Philosophy vs Spirituality

After writing the previous blog post, I started thinking about philosophy and spirituality. I tried to figure out my slight aversion towards philosophy–while I enjoy pondering on philosophical questions, I realize that engaging a question through a philosophical lens is just not my thing. I wouldn’t call myself in an expert in the philosophical field, but my impression is that philosophy is mostly concerned with finding answers…hence the quest for truth. Spirituality, for someone who is inclined to thinking philosophically and abides by both rationality and logic, is about finding an answer beyond argument. It is about finding the ultimate answer, or it is a contest for the ultimate answer.

For me, my way of engaging spirituality is much more intuitive; it’s more metaphorical, emotional and almost poetic. It’s all about feeling things. It’s about asking the right questions, instead of finding the right answers. It occurred to me that the general view on spirituality or the general understanding of spirituality is has to do with process and not the product. To seek to connect to the Spirit, the Universe, God, All that There Is, or whatever you address the great beyond–it is the process or the journey itself that matters. To be honest, one of the reasons why I dislike a philosophical approach is the obsession with answers, logic, and proving the others false. Personally it doesn’t feel very productive to be always arguing or trying to prove your point. I mean it’s certainly interesting, but to try to rigidly self-assert one’s point of view is kind of self-defeating. There’s the need to win, to view the world in absolutes. But the thing is the world is never absolute. Something we can know absolutely is that there is nothing absolute about the way we live or this world we live in.
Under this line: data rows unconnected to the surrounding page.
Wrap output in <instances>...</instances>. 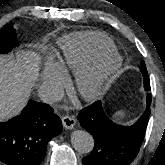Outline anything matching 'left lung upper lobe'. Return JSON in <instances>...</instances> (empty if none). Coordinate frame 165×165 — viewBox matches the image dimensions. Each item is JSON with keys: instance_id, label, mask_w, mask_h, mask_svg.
Returning a JSON list of instances; mask_svg holds the SVG:
<instances>
[{"instance_id": "1", "label": "left lung upper lobe", "mask_w": 165, "mask_h": 165, "mask_svg": "<svg viewBox=\"0 0 165 165\" xmlns=\"http://www.w3.org/2000/svg\"><path fill=\"white\" fill-rule=\"evenodd\" d=\"M140 70H141L143 78H144V88H145V90L149 91L150 90V80H149L148 72H147L146 65H145L144 61H142L140 63ZM147 102L149 104L151 103V97L147 98Z\"/></svg>"}]
</instances>
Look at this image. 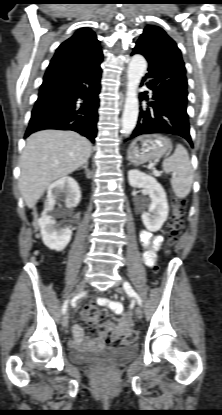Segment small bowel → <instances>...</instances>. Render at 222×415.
Masks as SVG:
<instances>
[{"label": "small bowel", "mask_w": 222, "mask_h": 415, "mask_svg": "<svg viewBox=\"0 0 222 415\" xmlns=\"http://www.w3.org/2000/svg\"><path fill=\"white\" fill-rule=\"evenodd\" d=\"M163 238L161 235H154L151 232L144 231L140 236V242L142 247L144 248V259L145 263L149 266L154 265L156 261V252L159 248ZM105 303H108L111 308L117 313L121 314V304L118 302H108L104 301ZM128 322L127 316H122L118 323L123 324ZM73 333H74V339L72 341V345L74 346H81V345H102L104 343V339L102 336L97 337L95 340L92 341H86L84 340V333L83 329L80 325L76 324L73 327Z\"/></svg>", "instance_id": "1"}]
</instances>
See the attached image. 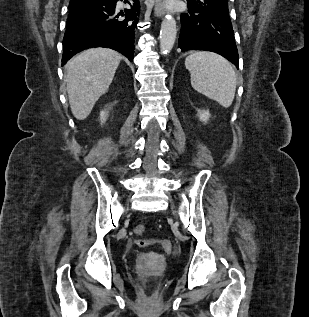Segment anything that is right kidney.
<instances>
[{"instance_id": "obj_1", "label": "right kidney", "mask_w": 309, "mask_h": 317, "mask_svg": "<svg viewBox=\"0 0 309 317\" xmlns=\"http://www.w3.org/2000/svg\"><path fill=\"white\" fill-rule=\"evenodd\" d=\"M108 117V112L107 111H101L100 112V121L101 123H104Z\"/></svg>"}]
</instances>
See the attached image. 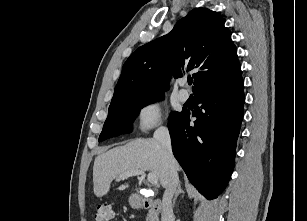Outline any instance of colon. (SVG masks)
Masks as SVG:
<instances>
[{
	"mask_svg": "<svg viewBox=\"0 0 307 221\" xmlns=\"http://www.w3.org/2000/svg\"><path fill=\"white\" fill-rule=\"evenodd\" d=\"M113 211L109 203H102L94 215L95 221H112Z\"/></svg>",
	"mask_w": 307,
	"mask_h": 221,
	"instance_id": "obj_1",
	"label": "colon"
}]
</instances>
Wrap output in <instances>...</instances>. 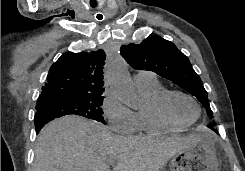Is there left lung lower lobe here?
<instances>
[{
    "mask_svg": "<svg viewBox=\"0 0 245 171\" xmlns=\"http://www.w3.org/2000/svg\"><path fill=\"white\" fill-rule=\"evenodd\" d=\"M212 130L215 131L216 133H218L217 130H215V129H212Z\"/></svg>",
    "mask_w": 245,
    "mask_h": 171,
    "instance_id": "left-lung-lower-lobe-1",
    "label": "left lung lower lobe"
}]
</instances>
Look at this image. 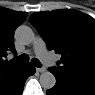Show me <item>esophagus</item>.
I'll return each mask as SVG.
<instances>
[{"label": "esophagus", "mask_w": 95, "mask_h": 95, "mask_svg": "<svg viewBox=\"0 0 95 95\" xmlns=\"http://www.w3.org/2000/svg\"><path fill=\"white\" fill-rule=\"evenodd\" d=\"M36 70H37L38 72L43 73V72L46 71V68H45V67H40V68H36Z\"/></svg>", "instance_id": "1"}]
</instances>
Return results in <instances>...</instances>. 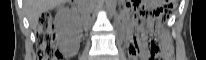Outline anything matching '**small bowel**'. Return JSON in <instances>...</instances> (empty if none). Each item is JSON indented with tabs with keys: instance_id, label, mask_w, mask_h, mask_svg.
Masks as SVG:
<instances>
[{
	"instance_id": "small-bowel-1",
	"label": "small bowel",
	"mask_w": 206,
	"mask_h": 60,
	"mask_svg": "<svg viewBox=\"0 0 206 60\" xmlns=\"http://www.w3.org/2000/svg\"><path fill=\"white\" fill-rule=\"evenodd\" d=\"M128 49H129V55H130L131 59H136L137 56H139L143 53L142 46L133 37L129 38Z\"/></svg>"
}]
</instances>
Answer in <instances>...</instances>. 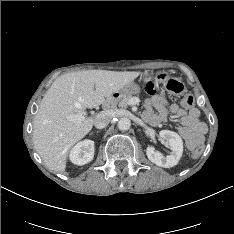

I was talking to my friend, who studied philosophy and was advising me to considering both sides of the argument before coming to a conclusion. I appreciated her insight but to me it was irrelevant. I think what I think, I don’t need to be proven right or proven wrong; my only need is the need to self-express. I don’t believe there is one correct perspective in which we have to embody when we try to think about or understand the world. That notion seems completely and utterly ridiculous to me. My personal truths are just as valid as your personal truths. The most important is: do our personal truths benefit us, empower us and make us happy? If so, what’s the point in trying to find an ultimate, absolute truth that exists beyond the Self?

Anyway. I’m getting a bit off topic here. Spirituality is about vibes; it’s about personal choices. It’s about our own personal connections and what we can personally relate to. It’s about what we choose and what we not choose. I don’t think there’s a right answer for everybody when it comes to spirituality. It’s annoying to me to think that there is an ultimate answer that will solve everybody’s problem.

“Truth will bring you freedom.” Maybe. But it is not truth that brings me freedom. If knowing something to be the truth sets me free, it is because I choose to accept the truth and allow myself to enter a state of being free. I can always choose to look the other way, ignore it, deny it, twist it and make it suit my own will. But if I don’t, it is because I choose to accept the truth as the truth. I feel like that has nothing to do with the truth itself.

SO MANY THOUGHTS!! I guess that’s what a good philosophical discussion does. But I still think that I’m not one for philosophical discussions. Someone who is well-versed in philosophy will probably think that I’m always generalizing, uttering statements based on irrational and unsubstantiated “feelings” other than logic or fact. But hey, that’s me in a nutshell. It’s how I function. You don’t have to agree with me, just like I don’t have to agree with you.